Those who spoke called for an end to “Black on Black” violence and the need to take personal responsibility. Yet, some sociologists say violence in the black community is an issue deserving everyone’s attention.

"It is time for us to step up," a speaker shouted.

Those who spoke called for action, to become more involved in their children’s lives and to look more closely at possible solutions. Others called for personal responsibility within the black community.

"We are the ones participating in drug selling, we are the ones who don't have any youth programs in our community," said another speaker.

New Orleans Police Superintendent Shaun Ferguson pleaded with the community for an end to what he called “senseless violence” and “Black on Black” crime.

"Anytime we, as a society, are talking about social justice versus social injustice, we as a community need to take a look at ourselves and what is it we are doing, what is it we are accepting as a norm that we should not be accepting as a norm," Ferguson said.
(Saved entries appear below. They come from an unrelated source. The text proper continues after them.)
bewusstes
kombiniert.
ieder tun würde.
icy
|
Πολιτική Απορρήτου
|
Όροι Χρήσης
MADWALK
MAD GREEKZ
Some sociologists take issue with the phrasing, "Black on Black" violence.

“I think we should begin to understand that violence is a problem that everyone should care about. White suburban communities should care about murders in black communities, as everyone should,” explained Assistant Professor at Rutgers School of Criminology, Michael Sierra-Arevalo, Ph.D.. “We know that it does, disproportionately, affect black communities and Latino communities but that doesn’t mean somehow the problem is less great or that the problem deserves less attention or that, for some reason, these communities bear more blame.”

Sierrea-Arevalo says the issue does have to do with race due to systemic racism.

"When we think about violence, we're looking at one of the end results with a long history of policies, of decisions made by social institutions and the actors that inhabit those institutions. I'm talking about politicians," Sierra-Arevalo said.

Assistant Professor at the School of Social Welfare at University of California, Berkeley, Erin Kerrison, Ph.D, says it is crucial the community takes into account the circumstances of those committing crimes.

"It's not about the people in it. It's about the context in which the people occupy the space and are clinging to survive," said Kerrison. "This is a cultural question and culture gives rise to structural decisions. And it has nothing to do with whether you're black or not. It has to do with what kind of chances you were offered and what kind of supports you were denied."

These questions, they say, are more difficult to answer. And the community grieving the loss of nine-year-old Devante Bryant wants answers and, more importantly, solutions.